At this stage, cereals can be fed after a nursing session, not before. In this manner, your baby fills up on breast milk, which can be the major source of your baby’s nutrition until your baby turns 1.
When your baby gets the dangle of eating the first cereal, you can now start introducing a variety of other foods like vegetables, beans, puréed fruits, lentils or yoghurt. Observe your baby well for a few days until introducing new foods while ensuring your baby doesn’t have any allergic reaction.

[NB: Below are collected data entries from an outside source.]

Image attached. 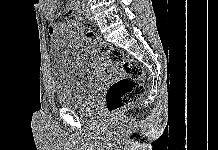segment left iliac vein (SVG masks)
Wrapping results in <instances>:
<instances>
[{
	"label": "left iliac vein",
	"instance_id": "left-iliac-vein-1",
	"mask_svg": "<svg viewBox=\"0 0 218 150\" xmlns=\"http://www.w3.org/2000/svg\"><path fill=\"white\" fill-rule=\"evenodd\" d=\"M84 14H85V17L88 19V20H91L92 21V16H91V13H90V10H89V7L88 5H85L84 6V10H83Z\"/></svg>",
	"mask_w": 218,
	"mask_h": 150
}]
</instances>
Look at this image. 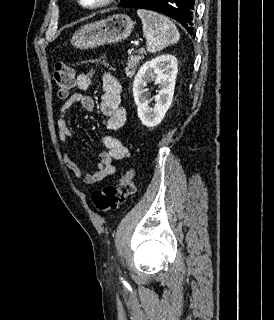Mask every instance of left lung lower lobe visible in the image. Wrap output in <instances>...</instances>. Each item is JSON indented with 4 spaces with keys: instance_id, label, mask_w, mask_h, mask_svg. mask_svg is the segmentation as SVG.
Masks as SVG:
<instances>
[{
    "instance_id": "1",
    "label": "left lung lower lobe",
    "mask_w": 274,
    "mask_h": 320,
    "mask_svg": "<svg viewBox=\"0 0 274 320\" xmlns=\"http://www.w3.org/2000/svg\"><path fill=\"white\" fill-rule=\"evenodd\" d=\"M119 7L160 12L178 21L189 33L193 32L195 0H127Z\"/></svg>"
}]
</instances>
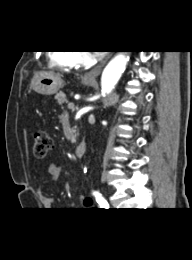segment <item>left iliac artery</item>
I'll return each instance as SVG.
<instances>
[{"label": "left iliac artery", "mask_w": 192, "mask_h": 260, "mask_svg": "<svg viewBox=\"0 0 192 260\" xmlns=\"http://www.w3.org/2000/svg\"><path fill=\"white\" fill-rule=\"evenodd\" d=\"M93 195L96 198L97 203L101 206V208H109V204L106 199L102 196V194L98 191H93Z\"/></svg>", "instance_id": "44dca946"}]
</instances>
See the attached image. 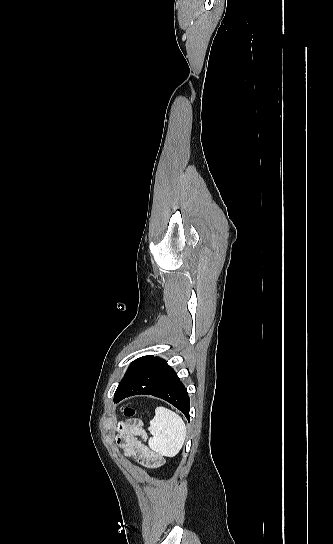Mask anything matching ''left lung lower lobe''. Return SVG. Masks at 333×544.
<instances>
[{
    "label": "left lung lower lobe",
    "mask_w": 333,
    "mask_h": 544,
    "mask_svg": "<svg viewBox=\"0 0 333 544\" xmlns=\"http://www.w3.org/2000/svg\"><path fill=\"white\" fill-rule=\"evenodd\" d=\"M139 394L166 400L189 420V397L185 386L165 360L152 357L123 389L115 392L114 402Z\"/></svg>",
    "instance_id": "0a47b994"
}]
</instances>
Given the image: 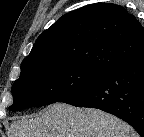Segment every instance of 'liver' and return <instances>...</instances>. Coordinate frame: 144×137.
<instances>
[{
    "label": "liver",
    "mask_w": 144,
    "mask_h": 137,
    "mask_svg": "<svg viewBox=\"0 0 144 137\" xmlns=\"http://www.w3.org/2000/svg\"><path fill=\"white\" fill-rule=\"evenodd\" d=\"M10 137H138L114 115L94 108L54 103L41 113L11 123Z\"/></svg>",
    "instance_id": "1"
}]
</instances>
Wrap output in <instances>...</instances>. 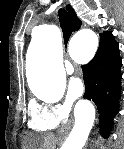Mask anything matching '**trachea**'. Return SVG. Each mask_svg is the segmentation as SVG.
<instances>
[{
	"mask_svg": "<svg viewBox=\"0 0 124 149\" xmlns=\"http://www.w3.org/2000/svg\"><path fill=\"white\" fill-rule=\"evenodd\" d=\"M58 15H59V21L63 32L64 40L68 41L72 34L71 19L65 9H59Z\"/></svg>",
	"mask_w": 124,
	"mask_h": 149,
	"instance_id": "1",
	"label": "trachea"
}]
</instances>
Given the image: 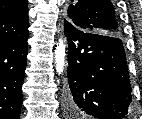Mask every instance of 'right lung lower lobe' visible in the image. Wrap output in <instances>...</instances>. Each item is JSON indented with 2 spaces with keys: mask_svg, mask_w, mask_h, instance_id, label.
Wrapping results in <instances>:
<instances>
[{
  "mask_svg": "<svg viewBox=\"0 0 142 119\" xmlns=\"http://www.w3.org/2000/svg\"><path fill=\"white\" fill-rule=\"evenodd\" d=\"M28 36L0 44V119H19Z\"/></svg>",
  "mask_w": 142,
  "mask_h": 119,
  "instance_id": "right-lung-lower-lobe-1",
  "label": "right lung lower lobe"
}]
</instances>
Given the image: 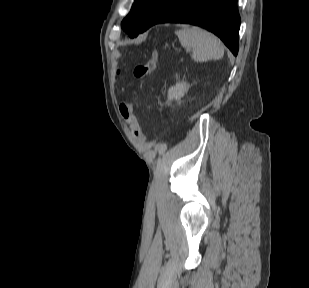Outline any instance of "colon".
<instances>
[{
    "instance_id": "5ec220e1",
    "label": "colon",
    "mask_w": 309,
    "mask_h": 288,
    "mask_svg": "<svg viewBox=\"0 0 309 288\" xmlns=\"http://www.w3.org/2000/svg\"><path fill=\"white\" fill-rule=\"evenodd\" d=\"M157 59H158L157 52L155 50H152L148 59L135 67L133 72L134 77L137 80H144L145 78L150 76L156 69ZM133 109H134L133 105H123L120 108V112L122 116L132 124L136 139L140 142H143L144 135L140 129V126L133 112Z\"/></svg>"
}]
</instances>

Many experts recommend to introduce common food allergens to babies when they’re 4-6 months old. This consists of babies with a family history of food allergies. In the past, they used to believe that babies should not consume such foods like peanuts, fish or eggs until after their first birthday. But according to the recent studies that advocates waiting till longer periods could make your baby likely to start developing food allergies.
You can offer these foods to your baby as your baby starts eating cereals or solids. Ensure that they’re served in different forms that your baby can easily swallow. You can try adding a small amount of peanut butter mixed into fruit purée or yogurt, or a soft scrambled eggs.
Fruit juices are a strict no-no to babies. There is no benefit to give them juice, even to older babies. Juice can make their tummies full or leave a very little space for more nutritious food or promote obesity in them, cause diarrhea and even put your baby at an increased risk of developing cavities when the teeth start coming in.
So, don’t be in a haste of introducing cereal into the diet of your baby even though you find your baby growing older. Consult a doctor and then plan to add prescribed cereals in your baby’s diet. At last, good health of your baby shows the better signs of you being a good and responsible parent.